Satılan onca hazine arazisine rağmen, Devletimizin elinde çok miktarda hazine arazisi var! Vatandaş arsasını konut yapması için nasıl ki (yüzde otuz, yüzde kırk, yüzde elli gibi oranlar karşılığında) müteahhite veriyorsa, Devletimiz de aynı şeyi yapabilir.
Böyle bir yönteme başvurulduğu takdirde, Ülkemizin konut sorunu dört, beş yıl içinde kökten çözülür. Üstelik de Devletin cebinden beş Kuruş çıkmadan çözülür.
Dahası, Devletin kasasına da yüz milyarlarca lira para girer.
Muhalefet konut sorununu kökten çözmek ve bu sorunu Ülkemizin gündeminden kalıcı olarak çıkarmak istiyorsa, bu konu üzerine şimdiden kafa yormak durumundadır.
*Dağların orman vasfı taşımayan ön yamaçları bir an önce imara açılmalı ve ovalara ev yapmaktan kesinlikle vazgeçilmelidir.*
“Bütün bu olaylar niye hep benim başıma geliyor?” diyorsanız, bir şaman öğretisi şöyle der!
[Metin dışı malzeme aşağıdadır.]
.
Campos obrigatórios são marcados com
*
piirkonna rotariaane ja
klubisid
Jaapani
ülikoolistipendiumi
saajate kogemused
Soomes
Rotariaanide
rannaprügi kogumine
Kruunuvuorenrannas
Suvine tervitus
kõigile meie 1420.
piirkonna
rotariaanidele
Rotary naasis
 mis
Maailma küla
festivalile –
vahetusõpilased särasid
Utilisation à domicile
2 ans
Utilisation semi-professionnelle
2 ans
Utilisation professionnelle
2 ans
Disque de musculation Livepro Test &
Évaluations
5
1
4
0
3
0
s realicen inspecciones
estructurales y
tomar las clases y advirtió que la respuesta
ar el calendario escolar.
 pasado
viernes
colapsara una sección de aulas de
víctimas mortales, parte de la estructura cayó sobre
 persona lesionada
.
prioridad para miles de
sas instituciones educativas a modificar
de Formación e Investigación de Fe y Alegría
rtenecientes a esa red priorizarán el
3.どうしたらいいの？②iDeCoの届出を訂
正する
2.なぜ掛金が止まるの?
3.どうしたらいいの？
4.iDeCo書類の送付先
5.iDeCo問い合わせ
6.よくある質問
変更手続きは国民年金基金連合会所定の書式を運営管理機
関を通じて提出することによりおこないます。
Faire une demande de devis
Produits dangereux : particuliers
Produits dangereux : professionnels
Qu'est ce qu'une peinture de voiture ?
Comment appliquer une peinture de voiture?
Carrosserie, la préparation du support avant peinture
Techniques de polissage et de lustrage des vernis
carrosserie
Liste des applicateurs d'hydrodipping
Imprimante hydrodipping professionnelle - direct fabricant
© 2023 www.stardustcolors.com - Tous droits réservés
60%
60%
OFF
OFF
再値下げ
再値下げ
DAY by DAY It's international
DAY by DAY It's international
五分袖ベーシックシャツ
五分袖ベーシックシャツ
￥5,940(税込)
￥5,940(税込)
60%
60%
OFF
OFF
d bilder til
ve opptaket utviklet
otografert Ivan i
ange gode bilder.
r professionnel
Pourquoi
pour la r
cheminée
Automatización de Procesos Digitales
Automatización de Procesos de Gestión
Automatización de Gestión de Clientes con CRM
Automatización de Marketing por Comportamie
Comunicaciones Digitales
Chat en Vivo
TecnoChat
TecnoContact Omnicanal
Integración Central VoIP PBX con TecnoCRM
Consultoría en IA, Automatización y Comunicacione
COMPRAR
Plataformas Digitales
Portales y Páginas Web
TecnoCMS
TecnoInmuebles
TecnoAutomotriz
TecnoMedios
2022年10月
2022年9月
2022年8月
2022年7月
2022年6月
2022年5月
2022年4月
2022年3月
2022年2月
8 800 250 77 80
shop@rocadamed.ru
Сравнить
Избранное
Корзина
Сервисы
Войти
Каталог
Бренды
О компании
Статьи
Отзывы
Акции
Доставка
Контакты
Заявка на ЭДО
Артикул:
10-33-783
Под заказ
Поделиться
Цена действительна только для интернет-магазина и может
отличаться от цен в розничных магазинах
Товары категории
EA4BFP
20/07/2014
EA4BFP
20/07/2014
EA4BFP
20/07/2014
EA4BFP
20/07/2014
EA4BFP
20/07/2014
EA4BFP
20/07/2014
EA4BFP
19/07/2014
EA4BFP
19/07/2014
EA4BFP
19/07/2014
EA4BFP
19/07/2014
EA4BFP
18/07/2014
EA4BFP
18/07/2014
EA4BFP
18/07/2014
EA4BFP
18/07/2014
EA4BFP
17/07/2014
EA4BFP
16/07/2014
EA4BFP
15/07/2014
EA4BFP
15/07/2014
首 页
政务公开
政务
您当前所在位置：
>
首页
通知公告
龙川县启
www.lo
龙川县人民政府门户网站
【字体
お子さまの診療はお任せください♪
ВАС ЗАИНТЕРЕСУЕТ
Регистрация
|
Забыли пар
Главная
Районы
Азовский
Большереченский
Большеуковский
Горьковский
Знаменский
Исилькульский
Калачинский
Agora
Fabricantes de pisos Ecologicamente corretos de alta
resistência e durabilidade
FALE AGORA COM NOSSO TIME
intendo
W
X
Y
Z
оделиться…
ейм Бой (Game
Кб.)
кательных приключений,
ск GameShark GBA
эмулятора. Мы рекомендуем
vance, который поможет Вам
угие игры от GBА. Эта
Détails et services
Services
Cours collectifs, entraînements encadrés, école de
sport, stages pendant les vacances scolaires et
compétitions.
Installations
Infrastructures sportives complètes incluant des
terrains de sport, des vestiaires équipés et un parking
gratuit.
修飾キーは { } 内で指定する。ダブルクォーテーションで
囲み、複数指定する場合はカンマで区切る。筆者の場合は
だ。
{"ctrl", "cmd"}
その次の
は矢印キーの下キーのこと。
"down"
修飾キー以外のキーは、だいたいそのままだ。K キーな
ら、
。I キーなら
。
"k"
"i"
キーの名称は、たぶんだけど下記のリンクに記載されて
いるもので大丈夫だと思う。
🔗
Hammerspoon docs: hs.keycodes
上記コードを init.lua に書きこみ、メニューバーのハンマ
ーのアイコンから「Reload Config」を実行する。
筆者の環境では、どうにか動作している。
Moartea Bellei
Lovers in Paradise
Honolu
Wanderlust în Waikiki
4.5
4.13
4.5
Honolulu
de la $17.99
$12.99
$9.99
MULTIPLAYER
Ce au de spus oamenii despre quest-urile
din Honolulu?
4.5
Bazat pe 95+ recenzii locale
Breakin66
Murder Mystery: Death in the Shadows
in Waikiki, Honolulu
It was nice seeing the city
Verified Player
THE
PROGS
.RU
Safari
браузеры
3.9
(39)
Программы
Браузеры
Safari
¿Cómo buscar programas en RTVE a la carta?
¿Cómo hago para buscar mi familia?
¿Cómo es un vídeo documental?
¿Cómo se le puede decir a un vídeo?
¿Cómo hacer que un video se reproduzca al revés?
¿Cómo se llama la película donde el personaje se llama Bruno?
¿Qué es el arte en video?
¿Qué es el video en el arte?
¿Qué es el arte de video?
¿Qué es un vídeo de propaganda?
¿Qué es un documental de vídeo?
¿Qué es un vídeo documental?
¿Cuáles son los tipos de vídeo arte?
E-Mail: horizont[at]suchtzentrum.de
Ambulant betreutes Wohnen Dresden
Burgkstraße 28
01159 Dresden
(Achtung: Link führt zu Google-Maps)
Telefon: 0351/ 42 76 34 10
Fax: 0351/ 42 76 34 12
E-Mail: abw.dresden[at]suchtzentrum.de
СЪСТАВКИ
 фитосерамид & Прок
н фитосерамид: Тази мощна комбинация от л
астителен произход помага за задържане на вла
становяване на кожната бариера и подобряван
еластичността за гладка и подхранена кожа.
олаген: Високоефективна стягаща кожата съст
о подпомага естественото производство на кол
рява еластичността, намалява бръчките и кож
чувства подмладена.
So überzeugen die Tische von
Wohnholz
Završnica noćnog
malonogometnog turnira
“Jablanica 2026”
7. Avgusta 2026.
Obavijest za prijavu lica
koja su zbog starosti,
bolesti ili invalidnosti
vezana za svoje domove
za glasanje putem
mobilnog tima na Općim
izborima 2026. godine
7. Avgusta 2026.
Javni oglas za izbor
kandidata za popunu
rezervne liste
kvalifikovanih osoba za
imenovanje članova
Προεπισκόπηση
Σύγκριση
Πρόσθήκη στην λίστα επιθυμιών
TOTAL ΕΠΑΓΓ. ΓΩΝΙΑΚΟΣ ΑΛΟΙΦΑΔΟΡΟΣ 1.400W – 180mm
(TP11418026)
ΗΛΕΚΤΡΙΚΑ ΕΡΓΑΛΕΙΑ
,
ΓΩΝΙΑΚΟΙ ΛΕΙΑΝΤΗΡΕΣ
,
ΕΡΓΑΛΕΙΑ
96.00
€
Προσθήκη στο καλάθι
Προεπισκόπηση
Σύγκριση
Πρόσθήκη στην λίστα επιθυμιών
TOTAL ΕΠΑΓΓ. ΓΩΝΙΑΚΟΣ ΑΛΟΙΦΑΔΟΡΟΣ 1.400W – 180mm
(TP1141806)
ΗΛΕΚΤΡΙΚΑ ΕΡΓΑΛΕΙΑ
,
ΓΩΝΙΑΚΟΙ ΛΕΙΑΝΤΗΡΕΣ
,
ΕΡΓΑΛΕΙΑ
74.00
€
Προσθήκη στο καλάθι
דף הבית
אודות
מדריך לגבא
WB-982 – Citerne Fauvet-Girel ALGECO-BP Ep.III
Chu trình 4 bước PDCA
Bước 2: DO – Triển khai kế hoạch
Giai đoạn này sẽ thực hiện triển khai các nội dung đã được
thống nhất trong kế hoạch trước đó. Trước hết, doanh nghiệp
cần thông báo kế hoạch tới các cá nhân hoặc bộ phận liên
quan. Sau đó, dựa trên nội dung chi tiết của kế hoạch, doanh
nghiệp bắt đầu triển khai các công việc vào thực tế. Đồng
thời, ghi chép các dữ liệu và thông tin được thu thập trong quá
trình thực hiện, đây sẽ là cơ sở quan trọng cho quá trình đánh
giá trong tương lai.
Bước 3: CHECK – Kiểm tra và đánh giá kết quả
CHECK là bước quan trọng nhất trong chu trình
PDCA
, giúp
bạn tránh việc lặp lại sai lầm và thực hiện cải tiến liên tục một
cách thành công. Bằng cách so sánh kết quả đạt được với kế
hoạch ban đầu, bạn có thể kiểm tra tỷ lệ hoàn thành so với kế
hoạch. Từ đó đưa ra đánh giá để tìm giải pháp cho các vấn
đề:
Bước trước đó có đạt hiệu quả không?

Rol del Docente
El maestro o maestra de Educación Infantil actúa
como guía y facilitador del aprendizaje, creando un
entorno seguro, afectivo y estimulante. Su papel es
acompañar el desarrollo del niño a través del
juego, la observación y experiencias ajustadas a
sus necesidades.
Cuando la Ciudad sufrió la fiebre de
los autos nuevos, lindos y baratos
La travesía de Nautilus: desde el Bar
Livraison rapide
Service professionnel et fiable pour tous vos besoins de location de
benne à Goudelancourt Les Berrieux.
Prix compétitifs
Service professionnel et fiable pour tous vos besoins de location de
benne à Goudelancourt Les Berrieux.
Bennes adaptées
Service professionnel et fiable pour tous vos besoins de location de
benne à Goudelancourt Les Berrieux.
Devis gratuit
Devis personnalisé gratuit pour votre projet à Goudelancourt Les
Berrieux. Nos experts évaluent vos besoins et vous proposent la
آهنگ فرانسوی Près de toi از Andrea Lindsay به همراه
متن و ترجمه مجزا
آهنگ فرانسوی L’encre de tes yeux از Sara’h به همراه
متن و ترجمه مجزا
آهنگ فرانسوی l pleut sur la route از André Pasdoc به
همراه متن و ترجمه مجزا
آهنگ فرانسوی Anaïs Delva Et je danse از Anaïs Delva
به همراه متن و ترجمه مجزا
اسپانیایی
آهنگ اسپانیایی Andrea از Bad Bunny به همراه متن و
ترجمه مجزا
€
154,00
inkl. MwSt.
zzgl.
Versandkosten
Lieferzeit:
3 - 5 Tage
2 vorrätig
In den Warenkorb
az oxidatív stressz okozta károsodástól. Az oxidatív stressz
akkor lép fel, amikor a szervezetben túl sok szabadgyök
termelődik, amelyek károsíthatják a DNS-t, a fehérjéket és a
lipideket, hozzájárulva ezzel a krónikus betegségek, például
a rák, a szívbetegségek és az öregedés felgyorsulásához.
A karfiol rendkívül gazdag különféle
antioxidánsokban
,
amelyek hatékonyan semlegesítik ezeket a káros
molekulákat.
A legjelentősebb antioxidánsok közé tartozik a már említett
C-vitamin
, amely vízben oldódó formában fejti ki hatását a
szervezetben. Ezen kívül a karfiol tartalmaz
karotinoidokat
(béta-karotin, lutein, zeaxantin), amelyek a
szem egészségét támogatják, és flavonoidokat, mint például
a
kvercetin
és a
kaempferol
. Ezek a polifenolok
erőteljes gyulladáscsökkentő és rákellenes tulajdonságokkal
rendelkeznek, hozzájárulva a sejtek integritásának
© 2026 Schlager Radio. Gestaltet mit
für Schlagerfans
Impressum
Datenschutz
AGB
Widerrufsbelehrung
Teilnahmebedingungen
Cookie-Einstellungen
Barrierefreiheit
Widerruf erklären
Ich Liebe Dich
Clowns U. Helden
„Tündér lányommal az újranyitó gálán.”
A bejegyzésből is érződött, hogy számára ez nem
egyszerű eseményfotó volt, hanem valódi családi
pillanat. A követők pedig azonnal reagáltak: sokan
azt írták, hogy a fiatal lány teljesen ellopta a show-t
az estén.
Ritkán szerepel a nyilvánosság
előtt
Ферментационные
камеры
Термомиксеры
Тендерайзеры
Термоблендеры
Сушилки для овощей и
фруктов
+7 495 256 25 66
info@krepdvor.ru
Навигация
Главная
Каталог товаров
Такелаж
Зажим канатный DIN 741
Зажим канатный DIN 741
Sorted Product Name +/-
“Ders, siz onu öğrenene kadar devam eder.”
DEPREMDEN SONRA
İLK ŞEY!
Depremden sonra ilk yapmamız gereken şey, bölgede güvenliği sağlayıp, hızlı ve organize bir biçimde arama-kurtarma faaliyetine girişmekti.
Maalesef, depreme fenersiz yakalandık ve her iki konuda da (özellikle de arama-kurtarma konusunda) yetersiz kaldık!
Daha doğrusu, geç kaldık.
Ayrıca, kurumlar ve kuruluşlar arasındaki koordinasyonu da (gerektiği gibi) sağlayamadık.
Bütün bu nedenlerden dolayı da mucize kurtuluşlarla karşılaştık.
Bir insanın kurtarılması elbette önemlidir!
Fakat geç müdahaleden kaynaklı mucize kurtuluşların çokluğu zafiyet göstergesidir.
Bir süre Ülkemizde de görev yapan ünlü Hırvat Teknik Direktör Slaven Bilic der ki;
“Türkiye’nin en temel problemi şudur!
Bilgili olanların yetkisi yok!
Yetkisi olanların bilgisi yok!”
HER VAKİT UYGUNDUR
Yaşananlardan ders alınmasını ve hiç değilse bundan böyle (konularında uzman olan) liyakatli kadroların iş başına getirilmesini umuyor ve diliyorum!
Unutmayalım!
Doğru işler (iyi ve güzel şeyler) yapmak için her vakit uygundur.
Hatalarımızdan ve kusurlarımızdan kaynaklanan telafisi imkansız durumlarla bir daha karşılaşmamamız umut ve dileğimle esen kalın.